▸ Problem requirements
Write out only the lines from the start of the entries up to and including the line with "Por que a pressão da cabeça de impressão"; please skip the pictures.

[Opening Entries provided section]

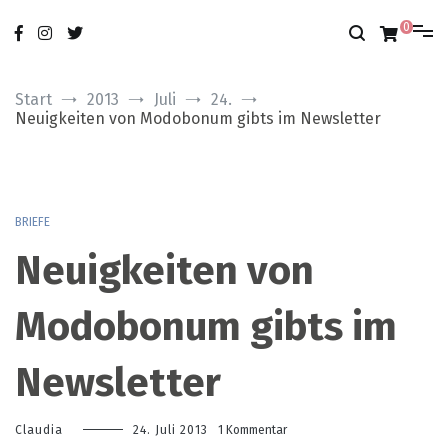
Zum
nur das Gute
modobonum
Inhalt
0
springen
Start
2013
Juli
24.
Neuigkeiten von Modobonum gibts im Newsletter
BRIEFE
Neuigkeiten von
Modobonum gibts im
Newsletter
zu
Claudia
24. Juli 2013
1 Kommentar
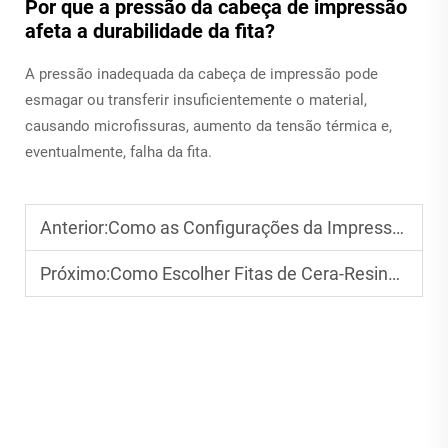
Por que a pressão da cabeça de impressão
afeta a durabilidade da fita?
A pressão inadequada da cabeça de impressão pode
esmagar ou transferir insuficientemente o material,
causando microfissuras, aumento da tensão térmica e,
eventualmente, falha da fita.
Anterior:
Como as Configurações da Impressora Afetam o Desempenho da Fita Térmica
Próximo:
Como Escolher Fitas de Cera-Resina para Etiquetas de Varejo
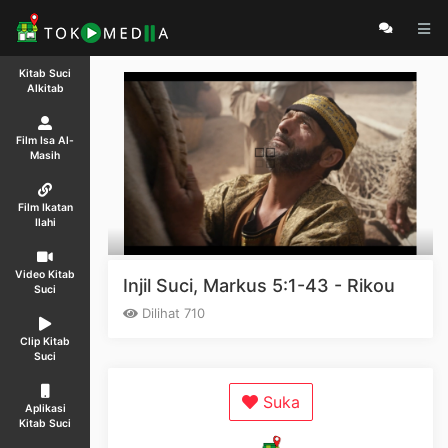
Kitab Suci
Alkitab
Film Isa Al-
Masih
Film Ikatan
Ilahi
Video Kitab
Injil Suci, Markus 5:1-43 - Rikou
Suci
Dilihat 710
Clip Kitab
Suci
Suka
Aplikasi
Kitab Suci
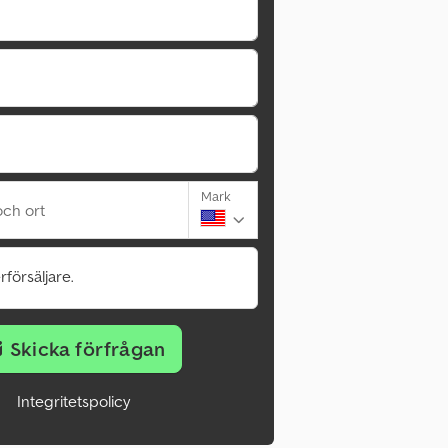
Mark
ch ort
rförsäljare.
Skicka förfrågan
Integritetspolicy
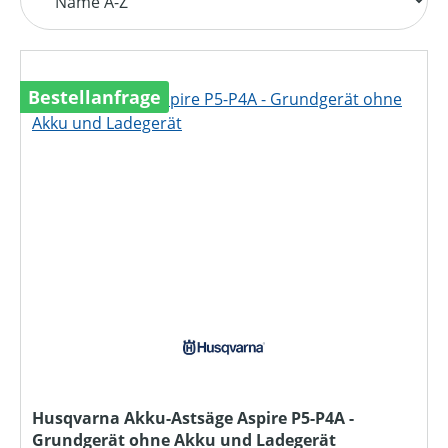
Bestellanfrage
Husqvarna Akku-Astsäge Aspire P5-P4A -
Grundgerät ohne Akku und Ladegerät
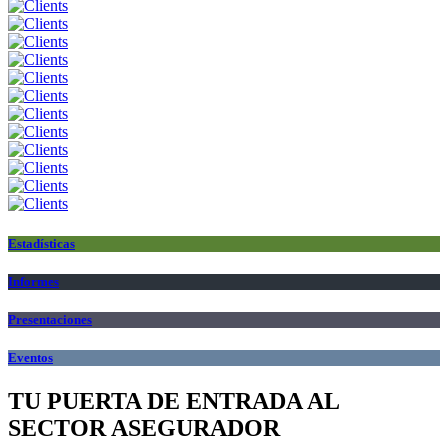
Estadísticas
Informes
Presentaciones
Eventos
TU PUERTA DE ENTRADA AL
SECTOR ASEGURADOR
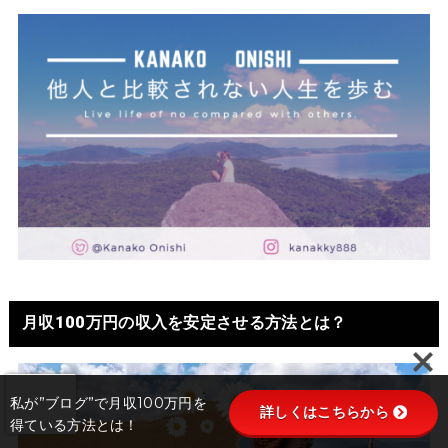
月収100万円の収入を安定させる方法とは？
私が”ブログ”で月収100万円を
詳しくはこちらから
得ている方法とは！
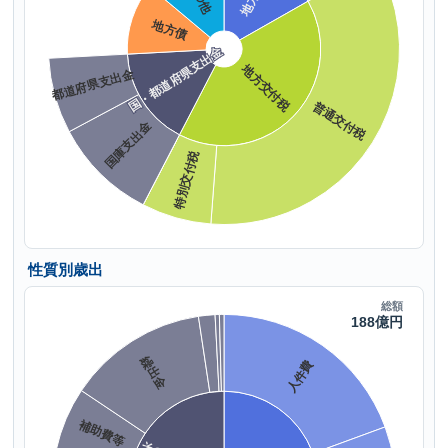
性質別歳出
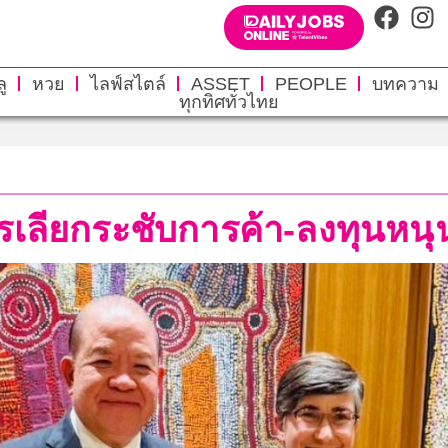
ู
หวย
ไลฟ์สไตล์
ASSET
PEOPLE
บทความ
ทุกทิศทั่วไทย
เตรเลียกระชับการค้า-ลงทุนห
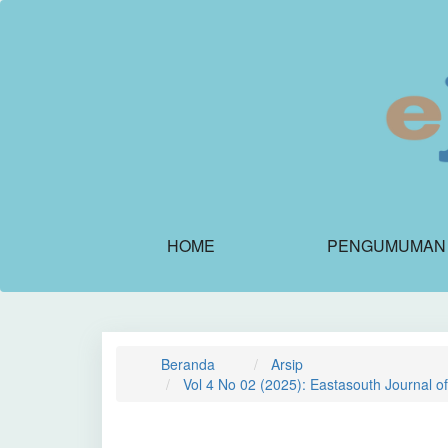
Navigasi
Utama
Isi
Utama
Bilah
Samping
HOME
PENGUMUMAN
Beranda
Arsip
Vol 4 No 02 (2025): Eastasouth Journal o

[Closing Entries provided section]

▸ Solution to the problem
Zum
nur das Gute
modobonum
Inhalt
0
springen
Start
2013
Juli
24.
Neuigkeiten von Modobonum gibts im Newsletter
BRIEFE
Neuigkeiten von
Modobonum gibts im
Newsletter
zu
Claudia
24. Juli 2013
1 Kommentar
Por que a pressão da cabeça de impressão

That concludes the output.